The survey suggested a significant difference in views between younger (under 35) and older Australians: younger Australians are much less likely to be anxious about Indonesia than older ones, and much more likely to be concerned about the United States.
Survey results: http://occident.anu.edu.au/AUS_CSCAP.ppt (PowerPoint format)
Learning Oceania in Oceania: Pacific Studies students travel to American Samoa
Students from ANU's new Pacific Studies program were inspired to attend the 10th Festival of Pacific Arts in Pago Pago, American Samoa. The convergence at the Festival of 22 Pacific nations and territories provided a spectacular array of cultural expression, allowing students to learn about Pacific peoples, places, histories, geographies and cultures through direct experience and interaction.
Having been introduced to the contemporary Pacific through ANU's inaugural undergraduate Pacific Studies course, students were able to contextualise and thus better understand what they saw and heard in Pago Pago. However, this learning experience worked both ways: students' experiences at the Festival breathed life into what must always be second-hand accounts of the reality of Pacific lives as provided in Canberra. As a result of the resounding success of the trip to Pago Pago, in 2012 the Pacific Studies Program will offer a field-work course based on the 11th Festival of Pacific Arts, to be held in the Solomon Islands.
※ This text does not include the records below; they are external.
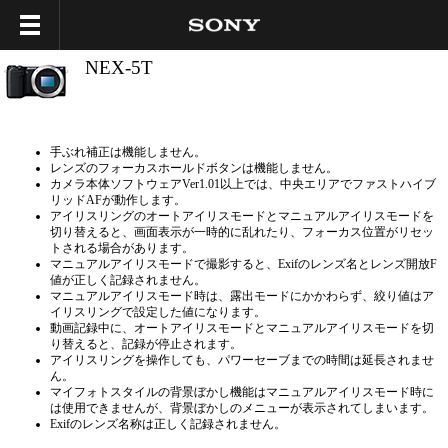
NEX-5T
手ぶれ補正は機能しません。
レンズのフォーカスホールドボタンは機能しません。
カメラ本体ソフトウェアVer1.01以上では、中央エリアでファストハイブ
リッドAFが動作します。
アイリスリングのオートアイリスモードとマニュアルアイリスモードを
切り替えると、画面表示が一時的に乱れたり、フォーカス位置がリセッ
トされる場合があります。
マニュアルアイリスモードで撮影すると、Exifのレンズ名とレンズ開放F
値が正しく記録されません。
マニュアルアイリスモード時は、露出モードにかかわらず、絞り値はア
イリスリングで設定した値になります。
動画記録中に、オートアイリスモードとマニュアルアイリスモードを切
り替えると、記録が停止されます。
アイリスリングを操作しても、パワーセーブまでの時間は延長されませ
ん。
マイフォトスタイルの背景ぼかし機能はマニュアルアイリスモード時に
は使用できませんが、背景ぼかしのメニューが表示されてしまいます。
Exifのレンズ名称は正しく記録されません。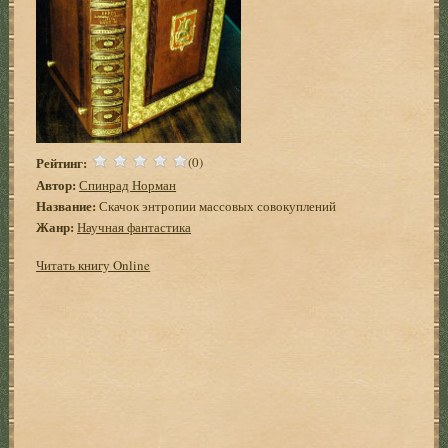
Рейтинг:
(0)
Автор:
Спинрад Норман
Название:
Скачок энтропии массовых совокуплений
Жанр:
Научная фантастика
Читать книгу Online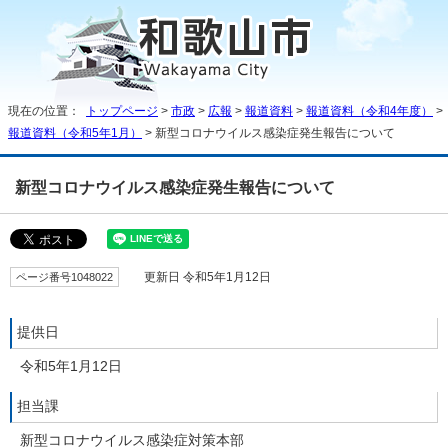
現在の位置：
トップページ
>
市政
>
広報
>
報道資料
>
報道資料（令和4年度）
>
報道資料（令和5年1月）
> 新型コロナウイルス感染症発生報告について
新型コロナウイルス感染症発生報告について
ページ番号1048022
更新日 令和5年1月12日
提供日
令和5年1月12日
担当課
新型コロナウイルス感染症対策本部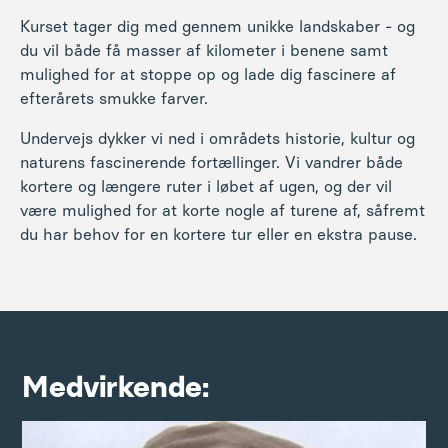
Kurset tager dig med gennem unikke landskaber - og
du vil både få masser af kilometer i benene samt
mulighed for at stoppe op og lade dig fascinere af
efterårets smukke farver.
Undervejs dykker vi ned i områdets historie, kultur og
naturens fascinerende fortællinger. Vi vandrer både
kortere og længere ruter i løbet af ugen, og der vil
være mulighed for at korte nogle af turene af, såfremt
du har behov for en kortere tur eller en ekstra pause.
Medvirkende: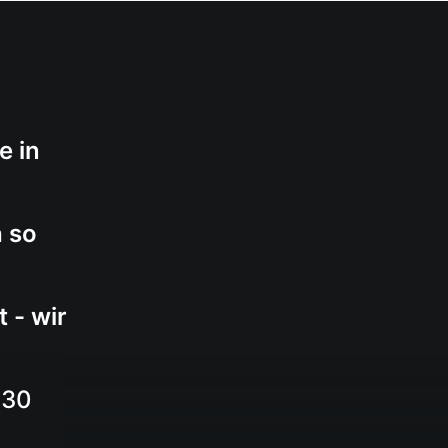
HOME
ÜBER UNS
PRODUKTE
KONTAK
e in
h so
 - wir
630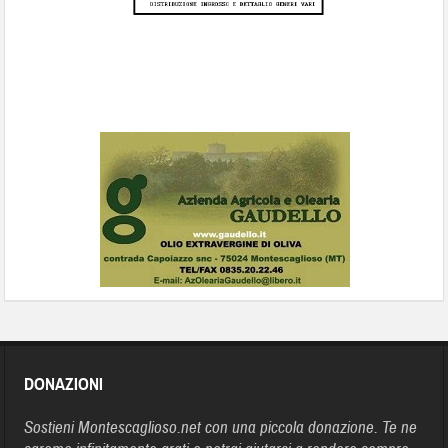
DONAZIONI
Sostieni Montescaglioso.net con una piccola donazione. Te ne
A seminar will be held this Thursday 28 August, 1-2pm, to present what students learnt from the Festival and to discuss the following four issues, which stood out as central to the students’ experience:
How does one study the Pacific?
Who is the Pacific? How should we define this region – and is Australia in or out?
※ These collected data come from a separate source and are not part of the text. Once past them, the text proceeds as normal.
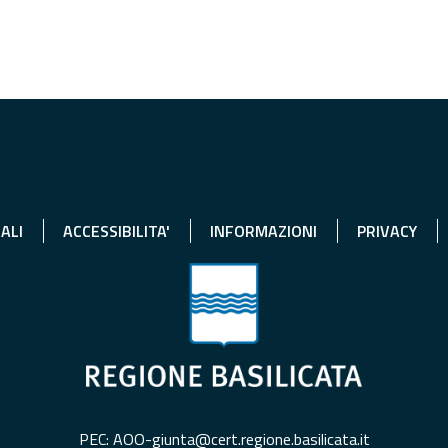
ALI
ACCESSIBILITA'
INFORMAZIONI
PRIVACY
PEC: AOO-giunta@cert.regione.basilicata.it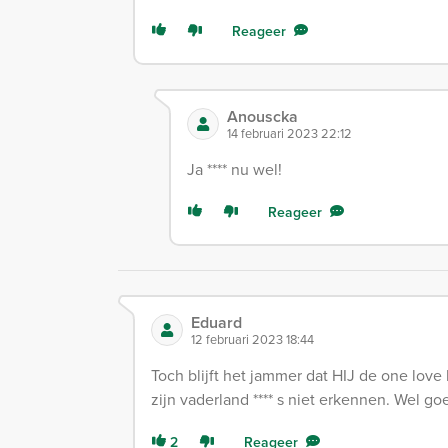
Reageer
Anouscka
14 februari 2023 22:12
Ja **** nu wel!
Reageer
Eduard
12 februari 2023 18:44
Toch blijft het jammer dat HIJ de one lov
zijn vaderland **** s niet erkennen. Wel go
2
Reageer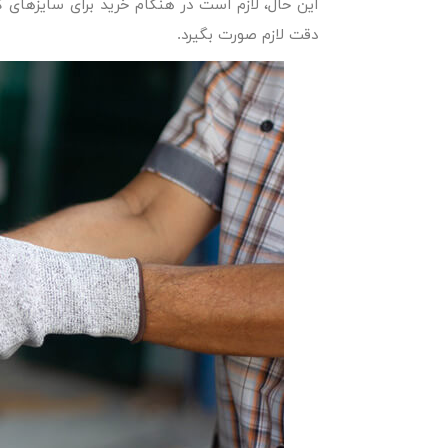
این حال، لازم است در هنگام خرید برای سایزهای
دقت لازم صورت بگیرد.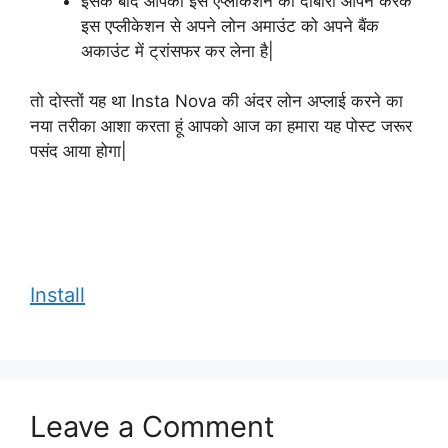
इसके बाद आपको इस एप्लीकेशन को दोबारा ओपन करके
इस एप्लीकेशन से अपने लोन अमाउंट को अपने बैंक
अकाउंट में ट्रांसफर कर लेना है|
तो दोस्तों यह था Insta Nova की अंदर लोन अप्लाई करने का
नया तरीका आशा करता हूं आपको आज का हमारा यह पोस्ट जरूर
पसंद आया होगा|
Install
Leave a Comment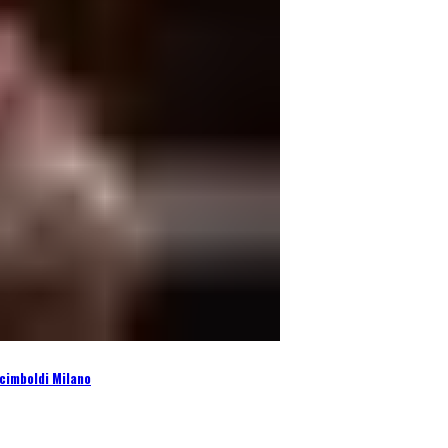
cimboldi Milano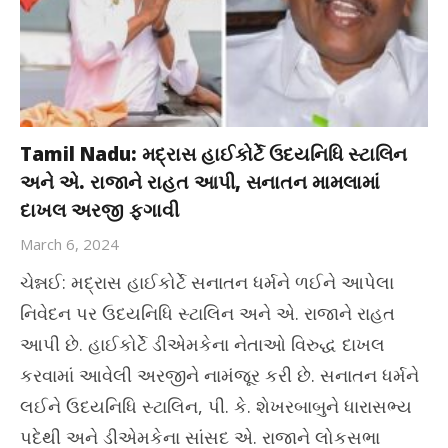
Tamil Nadu: મદ્રાસ હાઈકોર્ટે ઉદયનિધિ સ્ટાલિન
અને એ. રાજાને રાહત આપી, સનાતન મામલામાં
દાખલ અરજી ફગાવી
March 6, 2024
ચેન્નઈ: મદ્રાસ હાઈકોર્ટે સનાતન ધર્મને ળઈને આપેલા
નિવેદન પર ઉદયનિધિ સ્ટાલિન અને એ. રાજાને રાહત
આપી છે. હાઈકોર્ટે ડીએમકેના નેતાઓ વિરુદ્ધ દાખલ
કરવામાં આવેલી અરજીને નામંજૂર કરી છે. સનાતન ધર્મને
લઈને ઉદયનિધિ સ્ટાલિન, પી. કે. શેખરબાબુને ધારાસભ્ય
પદેથી અને ડીએમકેના સાંસદ એ. રાજાને લોકસભા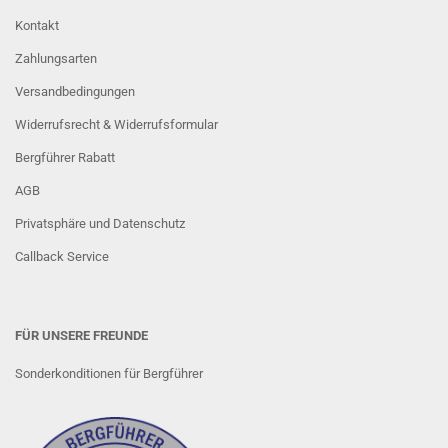
Kontakt
Zahlungsarten
Versandbedingungen
Widerrufsrecht & Widerrufsformular
Bergführer Rabatt
AGB
Privatsphäre und Datenschutz
Callback Service
FÜR UNSERE FREUNDE
Sonderkonditionen für Bergführer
* The hierarchy of interactions between Melanesia and Polynesia, and the influences of Christianity and colonialism on these complex relationships.
*How could, and why should, people fight to preserve indigenous epistemologies and tradition in the context of globalisation and modernity?
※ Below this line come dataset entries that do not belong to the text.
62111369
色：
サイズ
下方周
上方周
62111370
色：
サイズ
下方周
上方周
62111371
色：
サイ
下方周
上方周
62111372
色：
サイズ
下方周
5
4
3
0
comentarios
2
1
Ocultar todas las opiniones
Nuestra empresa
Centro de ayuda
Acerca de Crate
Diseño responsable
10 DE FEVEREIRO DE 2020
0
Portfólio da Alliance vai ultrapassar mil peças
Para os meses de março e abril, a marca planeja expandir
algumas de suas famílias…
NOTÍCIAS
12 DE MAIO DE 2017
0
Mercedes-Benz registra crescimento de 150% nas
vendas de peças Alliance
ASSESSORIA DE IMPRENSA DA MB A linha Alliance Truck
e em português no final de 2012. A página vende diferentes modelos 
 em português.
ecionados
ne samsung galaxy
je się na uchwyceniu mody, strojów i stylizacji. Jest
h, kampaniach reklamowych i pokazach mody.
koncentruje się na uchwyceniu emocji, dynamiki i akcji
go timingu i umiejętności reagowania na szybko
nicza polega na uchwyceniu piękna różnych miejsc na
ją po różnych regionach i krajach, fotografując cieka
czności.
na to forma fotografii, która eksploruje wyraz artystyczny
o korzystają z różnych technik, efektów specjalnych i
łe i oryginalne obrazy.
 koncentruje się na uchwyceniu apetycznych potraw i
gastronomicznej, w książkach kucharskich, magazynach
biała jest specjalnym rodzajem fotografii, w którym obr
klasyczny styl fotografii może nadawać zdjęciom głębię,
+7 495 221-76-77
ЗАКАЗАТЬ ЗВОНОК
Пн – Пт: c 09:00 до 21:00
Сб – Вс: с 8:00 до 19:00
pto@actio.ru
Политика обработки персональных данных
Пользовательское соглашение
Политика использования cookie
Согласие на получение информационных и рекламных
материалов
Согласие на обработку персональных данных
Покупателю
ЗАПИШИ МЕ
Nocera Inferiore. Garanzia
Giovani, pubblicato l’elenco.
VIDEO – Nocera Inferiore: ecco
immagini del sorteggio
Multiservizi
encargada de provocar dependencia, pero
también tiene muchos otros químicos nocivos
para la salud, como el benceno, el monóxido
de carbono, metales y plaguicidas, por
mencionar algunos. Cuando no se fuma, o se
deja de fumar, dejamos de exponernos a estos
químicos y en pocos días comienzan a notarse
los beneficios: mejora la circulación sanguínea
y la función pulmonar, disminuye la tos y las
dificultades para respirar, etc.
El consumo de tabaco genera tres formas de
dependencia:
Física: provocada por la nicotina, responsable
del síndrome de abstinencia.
All members of the ANU community are invited to attend what promises to be an entertaining and intellectually stimulating seminar. For further details please contact Ruth Barraclough (x53438) or Scott Pacey (scott.pacey@anu.edu.au).
Japan Centre Students Sweep ACT Japanese Speech Contest
Students from Mark Gibeau's Surasura Japanese class swept away the competition in the ACT speech contest.
The annual competition was held at the University of Canberra on August 23rd and saw over fifty speeches presented in high school, open beginner, open and background speaker divisions. Bethany Clark, Madeleine Firth and Chris Higgins from the Japan Centre beat out a field of nearly thirty contestants in the open division to take First, Second and Third prizes respectively while Karlis Tebescis took First prize in the background speaker division.
A panel of Japanese language teachers and representatives from the Japan Foundation and the Japanese Embassy rated speakers on the basis of the content of their speeches, presentation and language ability.
As a part of the Japan Foundation’s 39th National Japanese Language Speech Contest the two first place winners will go on to the national competition to be held in Sydney in October. We wish them the best of luck and our congratulations go out to all of the ANU students who participated in the contest.